Work item:
Only the pictures are to be dropped, and the rest of the data should be copied exactly.

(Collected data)
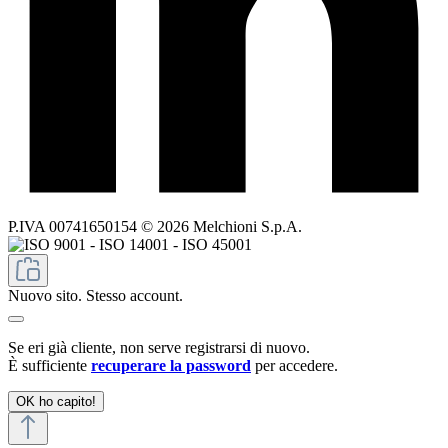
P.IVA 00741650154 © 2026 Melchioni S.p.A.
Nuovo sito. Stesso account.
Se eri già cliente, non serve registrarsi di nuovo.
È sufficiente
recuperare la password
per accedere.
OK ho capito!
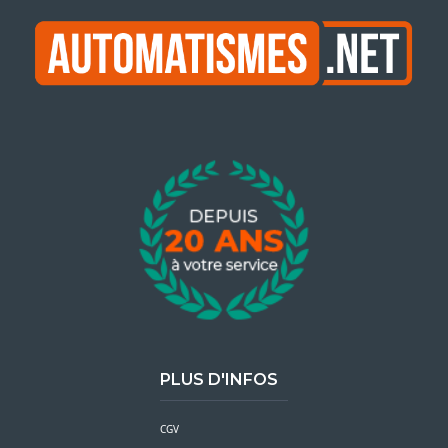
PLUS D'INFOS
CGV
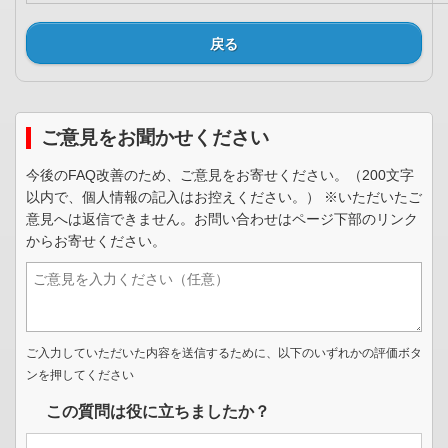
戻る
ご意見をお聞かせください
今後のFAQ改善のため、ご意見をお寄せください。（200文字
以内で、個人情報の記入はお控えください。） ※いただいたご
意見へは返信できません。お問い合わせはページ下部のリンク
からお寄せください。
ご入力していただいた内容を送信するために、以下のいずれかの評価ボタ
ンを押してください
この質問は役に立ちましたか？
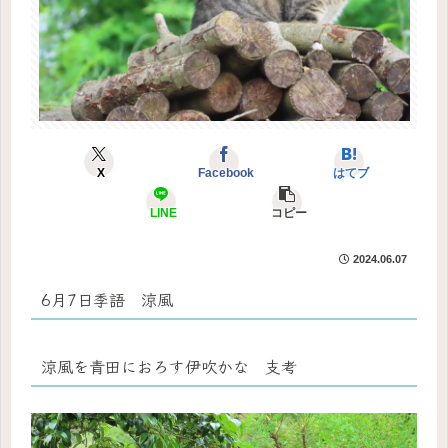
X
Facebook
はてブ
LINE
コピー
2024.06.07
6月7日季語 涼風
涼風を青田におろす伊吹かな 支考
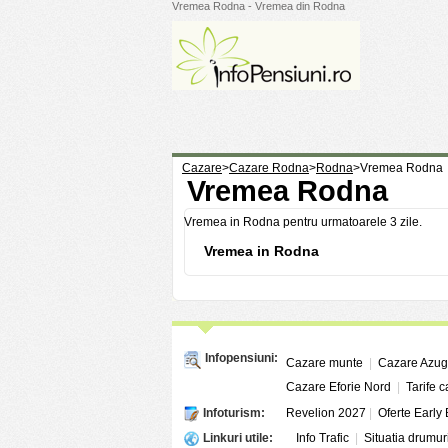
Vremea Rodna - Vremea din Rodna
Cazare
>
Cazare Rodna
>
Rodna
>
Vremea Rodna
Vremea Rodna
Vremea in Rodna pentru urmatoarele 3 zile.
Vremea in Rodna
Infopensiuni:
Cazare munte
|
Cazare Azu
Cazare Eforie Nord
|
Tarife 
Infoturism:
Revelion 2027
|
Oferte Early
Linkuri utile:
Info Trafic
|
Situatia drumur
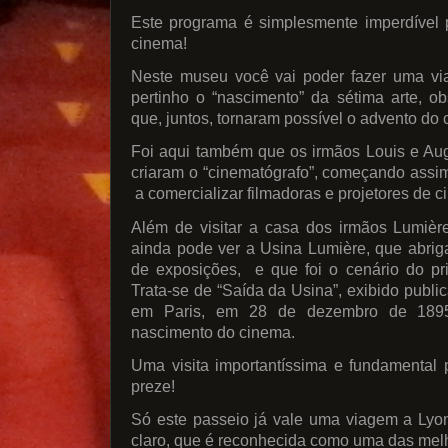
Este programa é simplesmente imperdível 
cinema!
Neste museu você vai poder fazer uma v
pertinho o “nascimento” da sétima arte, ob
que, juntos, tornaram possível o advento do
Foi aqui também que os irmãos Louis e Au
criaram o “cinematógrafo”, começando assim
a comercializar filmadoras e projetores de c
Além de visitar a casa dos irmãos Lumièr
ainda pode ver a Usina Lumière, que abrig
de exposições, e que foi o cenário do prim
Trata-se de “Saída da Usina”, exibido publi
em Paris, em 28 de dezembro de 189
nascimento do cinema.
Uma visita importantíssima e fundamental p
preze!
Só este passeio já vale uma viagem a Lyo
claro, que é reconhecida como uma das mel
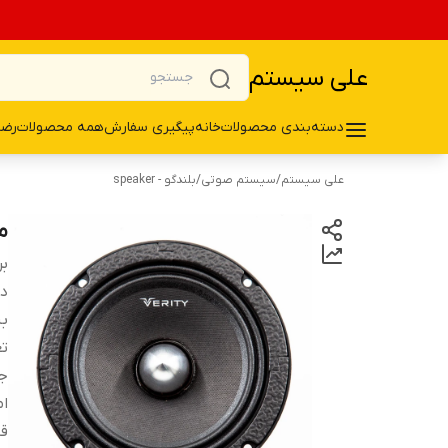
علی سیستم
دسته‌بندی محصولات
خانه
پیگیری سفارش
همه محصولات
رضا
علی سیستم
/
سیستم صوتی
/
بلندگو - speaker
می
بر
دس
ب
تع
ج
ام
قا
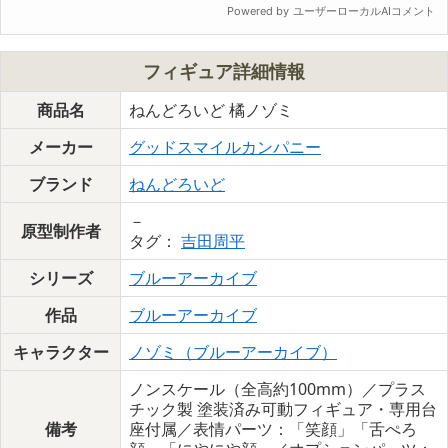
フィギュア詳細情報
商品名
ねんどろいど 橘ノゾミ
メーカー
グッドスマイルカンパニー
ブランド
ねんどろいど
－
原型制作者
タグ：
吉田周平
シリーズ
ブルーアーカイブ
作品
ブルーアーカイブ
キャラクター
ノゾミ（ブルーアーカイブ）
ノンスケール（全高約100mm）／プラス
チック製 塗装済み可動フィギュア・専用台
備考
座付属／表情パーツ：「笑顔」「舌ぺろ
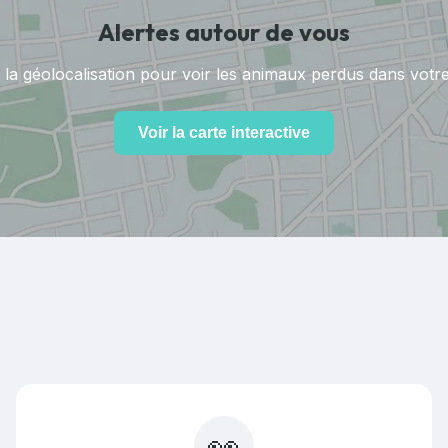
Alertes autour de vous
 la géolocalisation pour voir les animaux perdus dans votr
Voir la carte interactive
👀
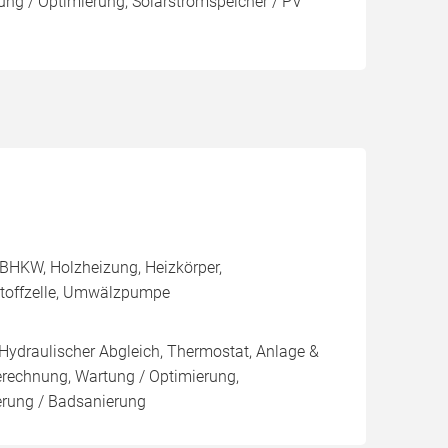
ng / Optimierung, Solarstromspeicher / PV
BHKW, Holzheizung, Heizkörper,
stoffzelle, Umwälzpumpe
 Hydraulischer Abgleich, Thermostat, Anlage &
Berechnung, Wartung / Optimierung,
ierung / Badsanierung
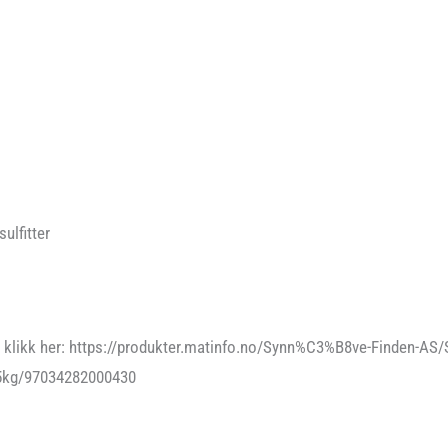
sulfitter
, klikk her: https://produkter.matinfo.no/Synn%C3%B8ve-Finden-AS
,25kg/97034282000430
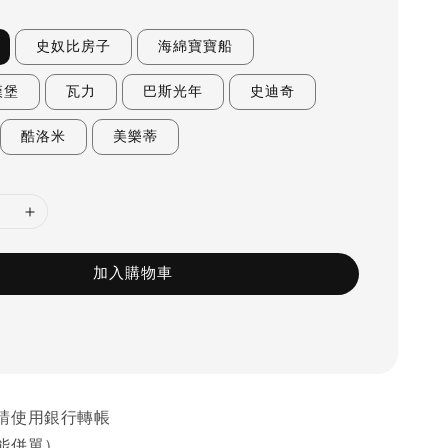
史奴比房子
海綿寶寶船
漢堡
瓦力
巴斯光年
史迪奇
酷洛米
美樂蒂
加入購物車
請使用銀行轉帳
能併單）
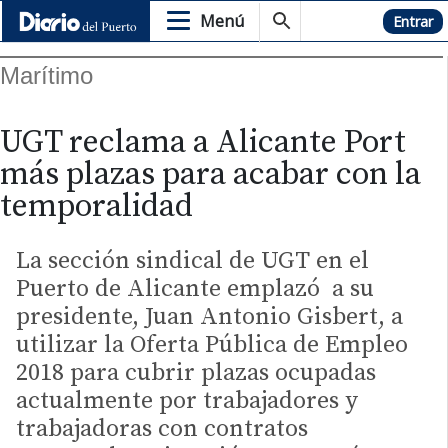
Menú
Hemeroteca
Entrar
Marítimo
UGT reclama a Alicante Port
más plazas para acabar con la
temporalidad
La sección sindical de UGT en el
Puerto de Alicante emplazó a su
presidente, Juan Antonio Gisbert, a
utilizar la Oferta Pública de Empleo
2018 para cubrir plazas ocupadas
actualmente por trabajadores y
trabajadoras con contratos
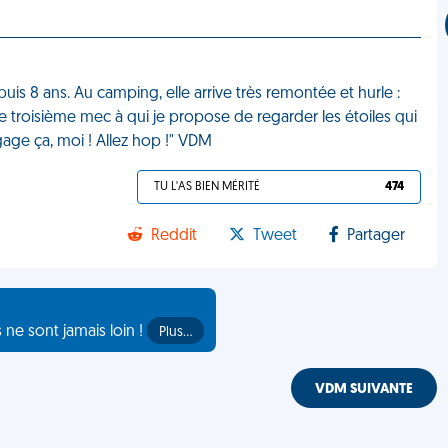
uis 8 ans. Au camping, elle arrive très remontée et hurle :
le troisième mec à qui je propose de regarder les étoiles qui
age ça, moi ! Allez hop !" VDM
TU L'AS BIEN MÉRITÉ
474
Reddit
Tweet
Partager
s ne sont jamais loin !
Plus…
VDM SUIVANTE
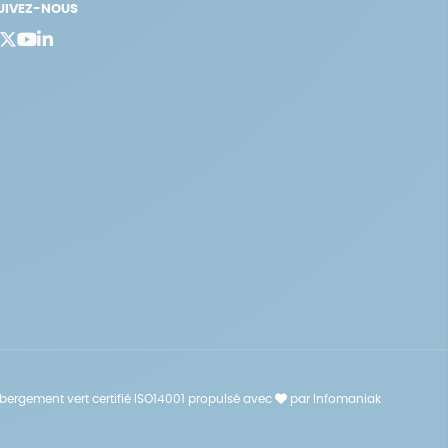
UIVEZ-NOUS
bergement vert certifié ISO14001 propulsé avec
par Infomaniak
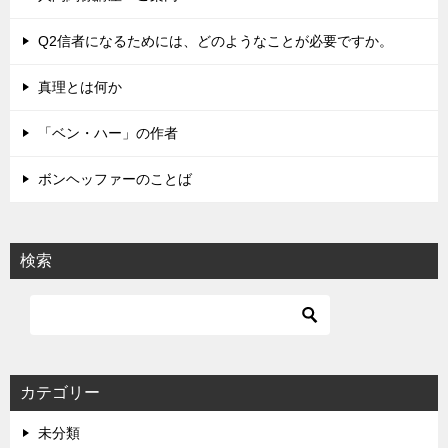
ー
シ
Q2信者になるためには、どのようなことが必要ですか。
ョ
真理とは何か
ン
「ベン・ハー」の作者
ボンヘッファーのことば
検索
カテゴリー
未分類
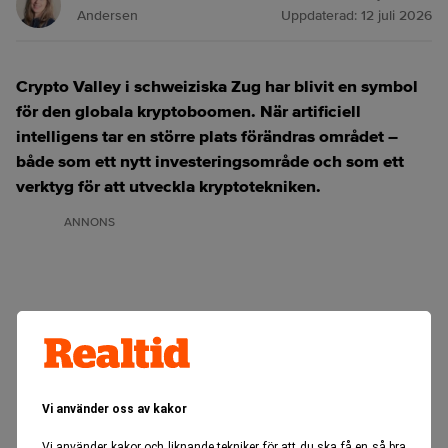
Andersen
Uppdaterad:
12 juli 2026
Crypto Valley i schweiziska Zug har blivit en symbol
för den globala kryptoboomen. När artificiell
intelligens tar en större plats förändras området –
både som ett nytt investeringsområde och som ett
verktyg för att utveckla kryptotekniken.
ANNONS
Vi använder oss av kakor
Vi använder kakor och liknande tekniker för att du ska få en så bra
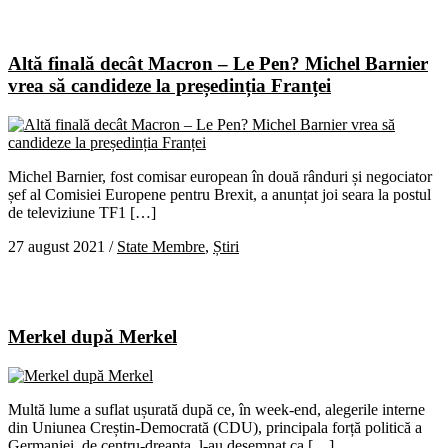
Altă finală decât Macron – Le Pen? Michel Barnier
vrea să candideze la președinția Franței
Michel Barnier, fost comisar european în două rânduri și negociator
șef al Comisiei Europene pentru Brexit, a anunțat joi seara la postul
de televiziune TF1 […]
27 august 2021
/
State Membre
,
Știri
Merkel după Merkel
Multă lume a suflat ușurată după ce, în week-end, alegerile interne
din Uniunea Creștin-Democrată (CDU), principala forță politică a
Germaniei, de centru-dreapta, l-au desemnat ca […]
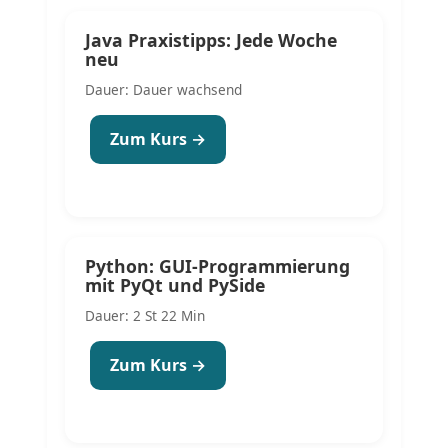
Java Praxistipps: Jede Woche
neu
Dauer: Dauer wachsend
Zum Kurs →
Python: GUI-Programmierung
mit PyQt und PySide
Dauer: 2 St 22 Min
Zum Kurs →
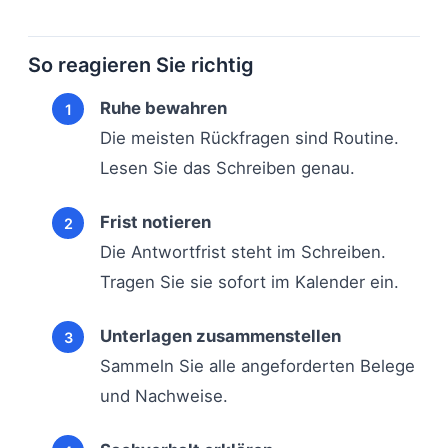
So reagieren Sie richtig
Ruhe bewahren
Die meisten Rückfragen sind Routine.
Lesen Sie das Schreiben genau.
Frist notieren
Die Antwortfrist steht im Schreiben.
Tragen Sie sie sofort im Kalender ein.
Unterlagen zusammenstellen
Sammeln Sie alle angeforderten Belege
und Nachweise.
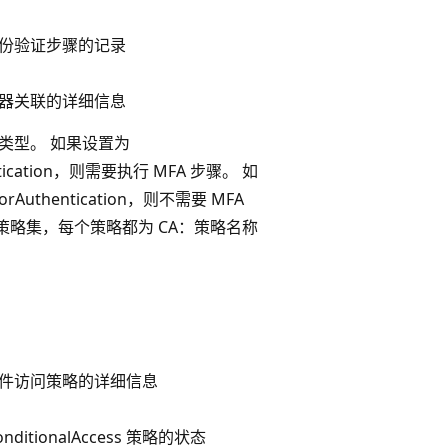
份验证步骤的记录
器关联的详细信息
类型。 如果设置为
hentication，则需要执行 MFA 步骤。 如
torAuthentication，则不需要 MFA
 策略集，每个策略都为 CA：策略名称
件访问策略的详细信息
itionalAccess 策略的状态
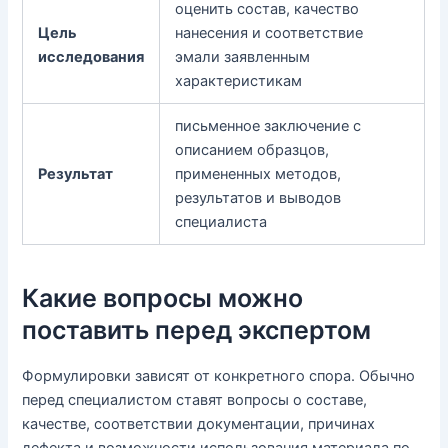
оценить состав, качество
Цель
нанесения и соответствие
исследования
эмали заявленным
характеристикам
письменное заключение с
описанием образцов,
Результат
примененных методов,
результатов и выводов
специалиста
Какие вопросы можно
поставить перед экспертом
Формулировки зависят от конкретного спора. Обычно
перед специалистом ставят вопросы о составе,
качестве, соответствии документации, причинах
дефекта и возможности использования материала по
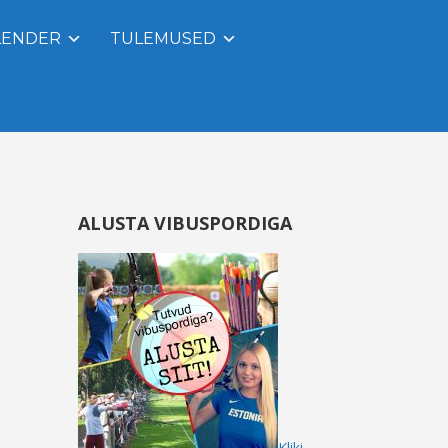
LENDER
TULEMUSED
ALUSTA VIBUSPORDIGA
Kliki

Written answer:
P.IVA 00741650154 © 2026 Melchioni S.p.A.
Nuovo sito. Stesso account.
Se eri già cliente, non serve registrarsi di nuovo.
È sufficiente
recuperare la password
per accedere.
OK ho capito!
PLUS D'INFOS
CGV
戻る
ご意見をお聞かせください
今後のFAQ改善のため、ご意見をお寄せください。（200文字
以内で、個人情報の記入はお控えください。） ※いただいたご
意見へは返信できません。お問い合わせはページ下部のリンク
からお寄せください。
ご入力していただいた内容を送信するために、以下のいずれかの評価ボタ
ンを押してください
この質問は役に立ちましたか？
X
Facebook
はてブ
LINE
コピー
2024.06.07
6月7日季語 涼風
涼風を青田におろす伊吹かな 支考
Vremea Rodna - Vremea din Rodna
Cazare
>
Cazare Rodna
>
Rodna
>
Vremea Rodna
Vremea Rodna
Vremea in Rodna pentru urmatoarele 3 zile.
Vremea in Rodna
Infopensiuni:
Cazare munte
|
Cazare Azu
Cazare Eforie Nord
|
Tarife 
Infoturism:
Revelion 2027
|
Oferte Early
Linkuri utile:
Info Trafic
|
Situatia drumur
Este programa é simplesmente imperdível 
cinema!
Neste museu você vai poder fazer uma v
pertinho o “nascimento” da sétima arte, ob
que, juntos, tornaram possível o advento do
Foi aqui também que os irmãos Louis e Au
criaram o “cinematógrafo”, começando assim
a comercializar filmadoras e projetores de c
Além de visitar a casa dos irmãos Lumièr
ainda pode ver a Usina Lumière, que abrig
de exposições, e que foi o cenário do prim
Trata-se de “Saída da Usina”, exibido publi
em Paris, em 28 de dezembro de 189
nascimento do cinema.
Uma visita importantíssima e fundamental p
preze!
Só este passeio já vale uma viagem a Lyo
claro, que é reconhecida como uma das mel
علی سیستم
دسته‌بندی محصولات
خانه
پیگیری سفارش
همه محصولات
رضا
علی سیستم
/
سیستم صوتی
/
بلندگو - speaker
می
بر
دس
ب
تع
ج
ام
قا
フィギュア詳細情報
商品名
ねんどろいど 橘ノゾミ
メーカー
グッドスマイルカンパニー
ブランド
ねんどろいど
－
原型制作者
タグ：
吉田周平
シリーズ
ブルーアーカイブ
作品
ブルーアーカイブ
キャラクター
ノゾミ（ブルーアーカイブ）
ノンスケール（全高約100mm）／プラス
チック製 塗装済み可動フィギュア・専用台
備考
座付属／表情パーツ：「笑顔」「舌ぺろ
Alertes autour de vous
 la géolocalisation pour voir les animaux perdus dans votr
Voir la carte interactive
👀
ng / Optimierung, Solarstromspeicher / PV
BHKW, Holzheizung, Heizkörper,
stoffzelle, Umwälzpumpe
 Hydraulischer Abgleich, Thermostat, Anlage &
Berechnung, Wartung / Optimierung,
ierung / Badsanierung
sulfitter
, klikk her: https://produkter.matinfo.no/Synn%C3%B8ve-Finden-AS
,25kg/97034282000430
史奴比房子
海綿寶寶船
漢堡
瓦力
巴斯光年
史迪奇
酷洛米
美樂蒂
加入購物車
請使用銀行轉帳
能併單）
Menú
Hemeroteca
Entrar
Marítimo
UGT reclama a Alicante Port
más plazas para acabar con la
temporalidad
La sección sindical de UGT en el
Puerto de Alicante emplazó a su
presidente, Juan Antonio Gisbert, a
utilizar la Oferta Pública de Empleo
2018 para cubrir plazas ocupadas
actualmente por trabajadores y
trabajadoras con contratos
uis 8 ans. Au camping, elle arrive très remontée et hurle :
le troisième mec à qui je propose de regarder les étoiles qui
age ça, moi ! Allez hop !" VDM
TU L'AS BIEN MÉRITÉ
474
Reddit
Tweet
Partager
s ne sont jamais loin !
Plus…
VDM SUIVANTE
UIVEZ-NOUS
bergement vert certifié ISO14001 propulsé avec
par Infomaniak
ー
シ
Q2信者になるためには、どのようなことが必要ですか。
ョ
真理とは何か
ン
「ベン・ハー」の作者
ボンヘッファーのことば
検索
カテゴリー
未分類
Andersen
Uppdaterad:
12 juli 2026
Crypto Valley i schweiziska Zug har blivit en symbol
för den globala kryptoboomen. När artificiell
intelligens tar en större plats förändras området –
både som ett nytt investeringsområde och som ett
verktyg för att utveckla kryptotekniken.
ANNONS
Vi använder oss av kakor
Vi använder kakor och liknande tekniker för att du ska få en så bra
Altă finală decât Macron – Le Pen? Michel Barnier
vrea să candideze la președinția Franței
Michel Barnier, fost comisar european în două rânduri și negociator
șef al Comisiei Europene pentru Brexit, a anunțat joi seara la postul
de televiziune TF1 […]
27 august 2021
/
State Membre
,
Știri
Merkel după Merkel
Multă lume a suflat ușurată după ce, în week-end, alegerile interne
din Uniunea Creștin-Democrată (CDU), principala forță politică a
Germaniei, de centru-dreapta, l-au desemnat ca […]
Java Praxistipps: Jede Woche
neu
Dauer: Dauer wachsend
Zum Kurs →
Python: GUI-Programmierung
mit PyQt und PySide
Dauer: 2 St 22 Min
Zum Kurs →
So reagieren Sie richtig
Ruhe bewahren
Die meisten Rückfragen sind Routine.
Lesen Sie das Schreiben genau.
Frist notieren
Die Antwortfrist steht im Schreiben.
Tragen Sie sie sofort im Kalender ein.
Unterlagen zusammenstellen
Sammeln Sie alle angeforderten Belege
und Nachweise.
份验证步骤的记录
器关联的详细信息
类型。 如果设置为
hentication，则需要执行 MFA 步骤。 如
torAuthentication，则不需要 MFA
 策略集，每个策略都为 CA：策略名称
件访问策略的详细信息
itionalAccess 策略的状态
оценить состав, качество
Цель
нанесения и соответствие
исследования
эмали заявленным
характеристикам
письменное заключение с
описанием образцов,
Результат
примененных методов,
результатов и выводов
специалиста
Какие вопросы можно
поставить перед экспертом
Формулировки зависят от конкретного спора. Обычно
перед специалистом ставят вопросы о составе,
качестве, соответствии документации, причинах
дефекта и возможности использования материала по
LENDER
TULEMUSED
ALUSTA VIBUSPORDIGA
Kliki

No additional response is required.